* TASK DETAILS
Make an exact copy, from the records below, of the lines from the line containing "and opportunities in the STEM field" to the line containing "Talking Quolls and", both lines included, excluding pictures.

Segment Start: RECORDS SHOWN

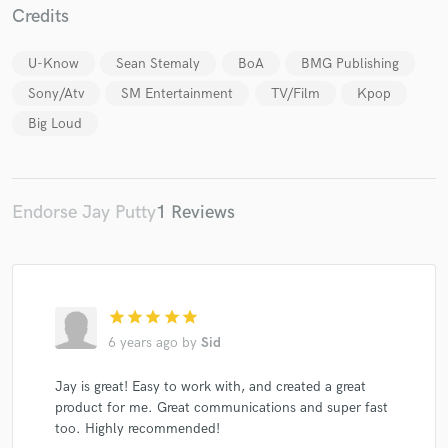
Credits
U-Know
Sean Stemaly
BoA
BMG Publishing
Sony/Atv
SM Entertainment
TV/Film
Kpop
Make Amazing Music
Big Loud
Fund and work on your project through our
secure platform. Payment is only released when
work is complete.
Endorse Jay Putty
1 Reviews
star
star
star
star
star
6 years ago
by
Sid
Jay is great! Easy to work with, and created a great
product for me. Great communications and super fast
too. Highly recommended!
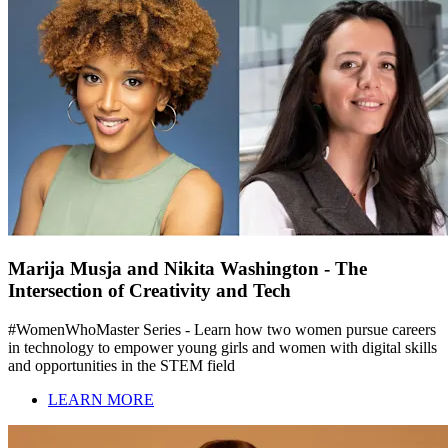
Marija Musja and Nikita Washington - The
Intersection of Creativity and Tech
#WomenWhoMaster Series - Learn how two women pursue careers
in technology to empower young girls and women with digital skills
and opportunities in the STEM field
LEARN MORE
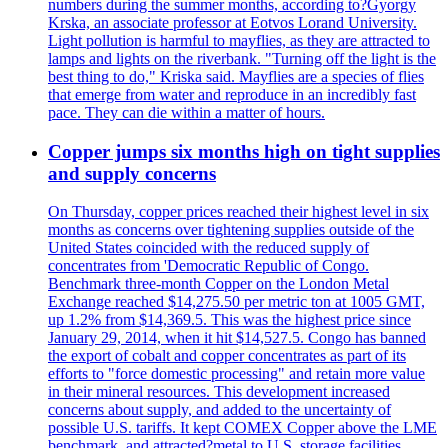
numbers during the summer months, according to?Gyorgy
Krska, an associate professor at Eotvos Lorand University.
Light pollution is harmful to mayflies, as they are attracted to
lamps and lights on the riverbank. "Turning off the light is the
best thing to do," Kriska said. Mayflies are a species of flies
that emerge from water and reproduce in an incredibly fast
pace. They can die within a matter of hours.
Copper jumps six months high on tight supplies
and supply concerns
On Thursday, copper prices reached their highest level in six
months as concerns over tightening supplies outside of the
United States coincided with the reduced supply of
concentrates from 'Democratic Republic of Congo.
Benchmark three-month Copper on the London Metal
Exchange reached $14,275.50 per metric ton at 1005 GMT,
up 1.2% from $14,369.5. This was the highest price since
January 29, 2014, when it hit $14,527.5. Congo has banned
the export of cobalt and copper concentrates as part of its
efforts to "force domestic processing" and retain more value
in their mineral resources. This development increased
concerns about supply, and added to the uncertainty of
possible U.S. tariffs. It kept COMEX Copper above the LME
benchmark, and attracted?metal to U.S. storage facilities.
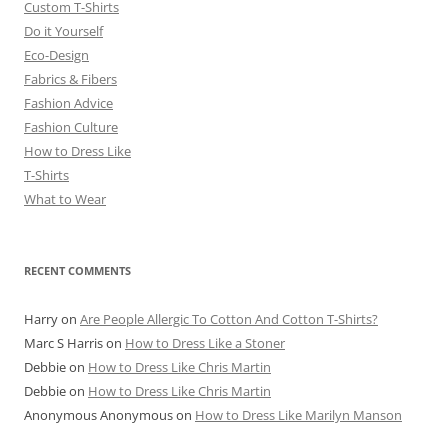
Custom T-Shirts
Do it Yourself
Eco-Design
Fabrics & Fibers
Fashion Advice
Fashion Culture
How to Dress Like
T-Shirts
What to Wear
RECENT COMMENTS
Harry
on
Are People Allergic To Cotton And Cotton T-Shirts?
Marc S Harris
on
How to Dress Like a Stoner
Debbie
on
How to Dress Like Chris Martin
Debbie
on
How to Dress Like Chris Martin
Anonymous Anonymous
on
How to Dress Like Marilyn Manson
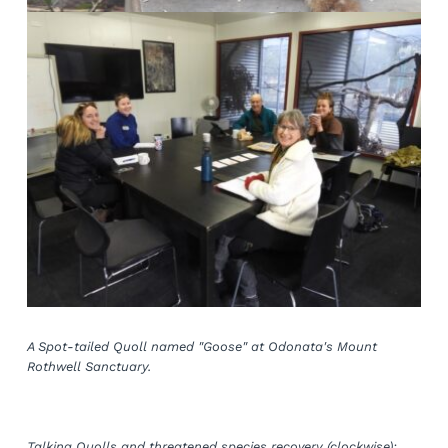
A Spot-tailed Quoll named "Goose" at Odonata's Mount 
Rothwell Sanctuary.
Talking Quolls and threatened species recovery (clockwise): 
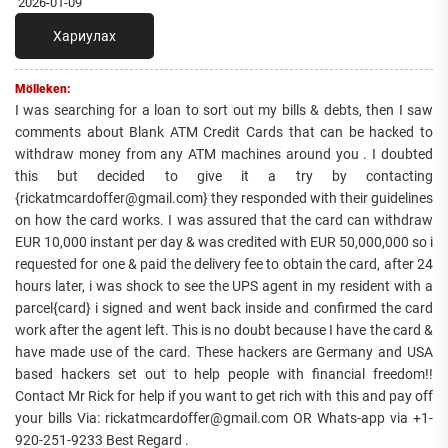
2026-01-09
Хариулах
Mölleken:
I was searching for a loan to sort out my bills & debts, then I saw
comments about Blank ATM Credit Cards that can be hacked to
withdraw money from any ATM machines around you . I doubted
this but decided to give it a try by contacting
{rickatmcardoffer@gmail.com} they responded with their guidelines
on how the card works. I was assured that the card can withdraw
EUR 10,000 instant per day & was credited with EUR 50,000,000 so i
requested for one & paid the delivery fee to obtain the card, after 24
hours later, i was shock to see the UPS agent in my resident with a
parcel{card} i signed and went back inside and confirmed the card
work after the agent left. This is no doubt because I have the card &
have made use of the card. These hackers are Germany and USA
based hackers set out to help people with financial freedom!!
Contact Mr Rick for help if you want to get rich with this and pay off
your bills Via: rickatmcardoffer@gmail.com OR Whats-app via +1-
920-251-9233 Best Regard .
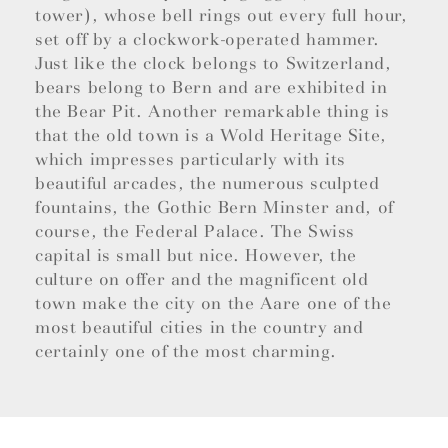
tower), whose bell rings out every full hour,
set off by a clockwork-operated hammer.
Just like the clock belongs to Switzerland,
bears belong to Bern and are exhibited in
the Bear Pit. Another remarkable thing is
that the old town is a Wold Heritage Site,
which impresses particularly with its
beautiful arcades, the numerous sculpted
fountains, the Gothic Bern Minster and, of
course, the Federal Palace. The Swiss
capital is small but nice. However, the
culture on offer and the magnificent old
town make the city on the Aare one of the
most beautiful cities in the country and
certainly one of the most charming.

Segment End: RECORDS SHOWN

* SOLUTION TO THIS PROBLEM
and opportunities in the STEM field
LEARN MORE
numbers during the summer months, according to?Gyorgy
Krska, an associate professor at Eotvos Lorand University.
Light pollution is harmful to mayflies, as they are attracted to
lamps and lights on the riverbank. "Turning off the light is the
best thing to do," Kriska said. Mayflies are a species of flies
that emerge from water and reproduce in an incredibly fast
pace. They can die within a matter of hours.
Copper jumps six months high on tight supplies
and supply concerns
On Thursday, copper prices reached their highest level in six
months as concerns over tightening supplies outside of the
United States coincided with the reduced supply of
concentrates from 'Democratic Republic of Congo.
Benchmark three-month Copper on the London Metal
Exchange reached $14,275.50 per metric ton at 1005 GMT,
up 1.2% from $14,369.5. This was the highest price since
January 29, 2014, when it hit $14,527.5. Congo has banned
the export of cobalt and copper concentrates as part of its
efforts to "force domestic processing" and retain more value
in their mineral resources. This development increased
concerns about supply, and added to the uncertainty of
possible U.S. tariffs. It kept COMEX Copper above the LME
benchmark, and attracted?metal to U.S. storage facilities.
Custom T-Shirts
Do it Yourself
Eco-Design
Fabrics & Fibers
Fashion Advice
Fashion Culture
How to Dress Like
T-Shirts
What to Wear
RECENT COMMENTS
Harry
on
Are People Allergic To Cotton And Cotton T-Shirts?
Marc S Harris
on
How to Dress Like a Stoner
Debbie
on
How to Dress Like Chris Martin
Debbie
on
How to Dress Like Chris Martin
Anonymous Anonymous
on
How to Dress Like Marilyn Manson
A Spot-tailed Quoll named "Goose" at Odonata's Mount 
Rothwell Sanctuary.
Talking Quolls and threatened species recovery (clockwise): 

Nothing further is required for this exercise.